• **Materials provided**:

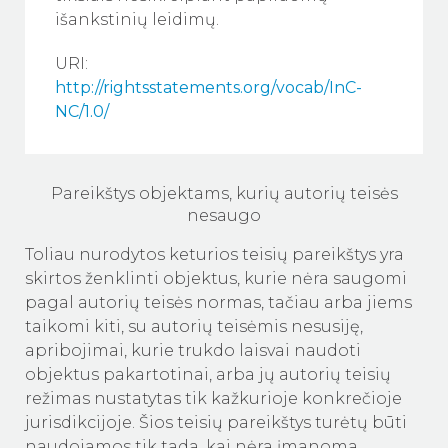
išankstinių leidimų.
URI:
http://rightsstatements.org/vocab/InC-
NC/1.0/
Pareikštys objektams, kurių autorių teisės
nesaugo
Toliau nurodytos keturios teisių pareikštys yra
skirtos ženklinti objektus, kurie nėra saugomi
pagal autorių teisės normas, tačiau arba jiems
taikomi kiti, su autorių teisėmis nesusiję,
apribojimai, kurie trukdo laisvai naudoti
objektus pakartotinai, arba jų autorių teisių
režimas nustatytas tik kažkurioje konkrečioje
jurisdikcijoje. Šios teisių pareikštys turėtų būti
naudojamos tik tada, kai nėra įmanoma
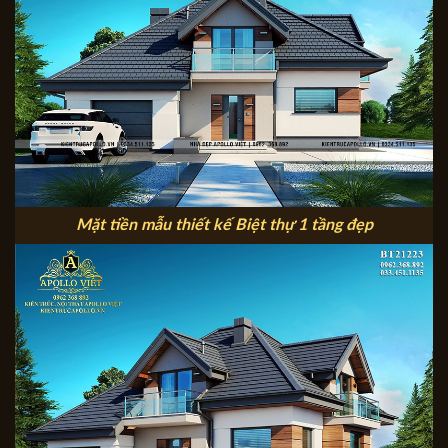
Mặt tiền mẫu thiết kế Biệt thự 1 tầng đẹp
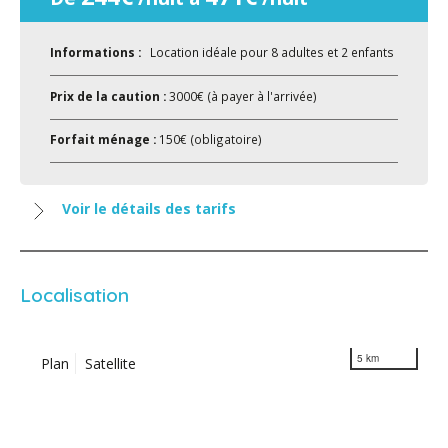
Informations :
Location idéale pour 8 adultes et 2 enfants
Prix de la caution :
3000€ (à payer à l'arrivée)
Forfait ménage :
150€ (obligatoire)
Voir le détails des tarifs
Localisation
5 km
Plan
Satellite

• **Instructions to follow**:
If a line of the records includes the string "objektus", copy it out.

• **Output**:
skirtos ženklinti objektus, kurie nėra saugomi
objektus pakartotinai, arba jų autorių teisių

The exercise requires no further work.